How quickly everything changes!
Last night we completely lost one leg. It was mostly off, but would come back enough to make lights flash occasionally. All the way off would have been better.
The primary panel was making a sparking noise, so I turned off the main breaker. I removed the cover, turned on the main breaker, and it became obvious the problem is in the connection from the primary panel to the subpanel.
There is a short line from the breaker for the subpanel which is then bonded to the lines which actually run to the subpanel. One of those bonds is making noise, and the tape, which looks like masking tape but is hopefully just ancient electrical tape, is burned. Turning off the breaker to the subpanel stopped the noise.
The subpanel is powered off, which means most of the house doesn’t have power. I have three 15 amp circuits which are on a covered porch and come directly off the main panel. I’ve run extension cords to power the refrigerator, freezer, and internet.
I got an electrician out this morning to investigate rebonding the wires, and he didn’t want to do it. Basically, everything is such a mess that he doesn’t want to partially repair it, so we’re going to do the whole thing.
So for the price of a good used car I’m going to get a new panel and weather head, the subpanel fixed, a code compliant ground, whole house surge protection, a 60 amp circuit for EV charging, and a new 20 amp circuit for the garage. State and utility incentives should cover about half the cost of the EV and garage circuits, and a discount on installation to do it all at once makes it worth the added expense.
I hate it when my (usually unjustified and exaggerated) worst-case imaginings turn out, and I’m glad there wasn’t any real damage.
I’m sorry the old panel couldn’t tough it out, but I’m glad the electrical issues will be all behind you soon.
It was a bit sobering when a few hours after dealing with our electrical issues last night a house down the street caught on fire.
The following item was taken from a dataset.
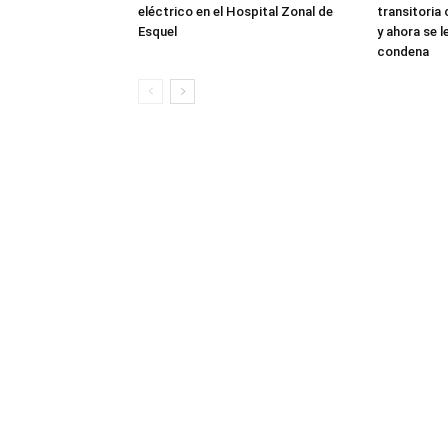
eléctrico en el Hospital Zonal de
transitoria
Esquel
y ahora se 
condena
There was smoke, firetrucks, and unfortunately an injury (but they rescued the dog). So definitely had the worst worst-case scenario in mind.
The electrician knew the right way to sell to me, which is to be an area expert (not a salesman), and talk to me like I’m not an idiot. Really, I didn’t need much convincing that doing everything is the right, if expensive, move. I already had a few quotes from earlier, so no need to put anything off, and they should get started tomorrow.
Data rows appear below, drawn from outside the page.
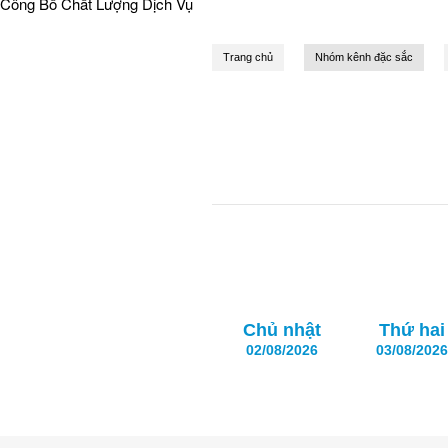
Công Bố Chất Lượng Dịch Vụ
Trang chủ
Nhóm kênh đặc sắc
Chủ nhật
Thứ hai
02/08/2026
03/08/2026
All’s well that ends well. Hooray for a clear diagnosis and a comprehensive treatment. And for not including any actual house fire.
This is important, and I wish it were more prevalent.
I want this experience to go down like a doctor diagnosing a sick house and proposing an effective course of treatment.
Work has started, and the plan is to have at least the secondary panel running by the end of the day.
For the moment the internet is being powered by an inverter plugged into the cigarette lighter in the car. That uses about 12-15 watts, and I have about 38 kWh left in the car battery, so I should be good for working from home. When the lawnmower battery running my laptop dies, I might have to take it to a neighbor’s to fast charge.
Wow, that’s ugly.
Yep, that’s bad now that we can see it. I was wondering exactly what you had since to me “bonded” is a specific term in electrical wiring. That’s just a connection. I can’t even tell what is in there. Is it a copper split bolt clamp or just twisted together or a wire nut?
Yeah, I hate when something intended as a generic term is actually a domain specific term.
It looks like it is a split bolt clamp. Ignore the dirt, because it was lying in a flower bed, but it does appear to be corroded.
So I could’ve just replaced this for $10, and gotten another 40 years out of it? (Joke, the whole system so obviously needed repair, I swear the electrics in this house are by Lucas.)
Yeah, that’s a split bolt which is a perfectly good connection when properly torqued. But it looks like you have aluminum wiring which requires a connection rated for aluminum and each individual wire needs to be scrubbed with a wire brush and coated with a special paste to prevent oxidation.